● What to work on: The lines to repeat run from the one containing "SIENTAN COMO LOS PERROS: LO" through the last line of the records below; repeat them exactly and give nothing more.

_____

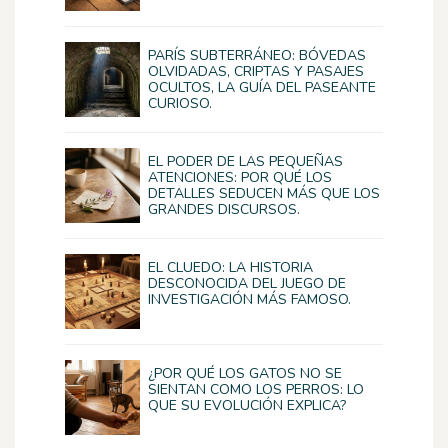
PARÍS SUBTERRÁNEO: BÓVEDAS
OLVIDADAS, CRIPTAS Y PASAJES
OCULTOS, LA GUÍA DEL PASEANTE
CURIOSO.
EL PODER DE LAS PEQUEÑAS
ATENCIONES: POR QUÉ LOS
DETALLES SEDUCEN MÁS QUE LOS
GRANDES DISCURSOS.
EL CLUEDO: LA HISTORIA
DESCONOCIDA DEL JUEGO DE
INVESTIGACIÓN MÁS FAMOSO.
¿POR QUÉ LOS GATOS NO SE
SIENTAN COMO LOS PERROS: LO
QUE SU EVOLUCIÓN EXPLICA?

_____

● Solution to this task:
SIENTAN COMO LOS PERROS: LO
QUE SU EVOLUCIÓN EXPLICA?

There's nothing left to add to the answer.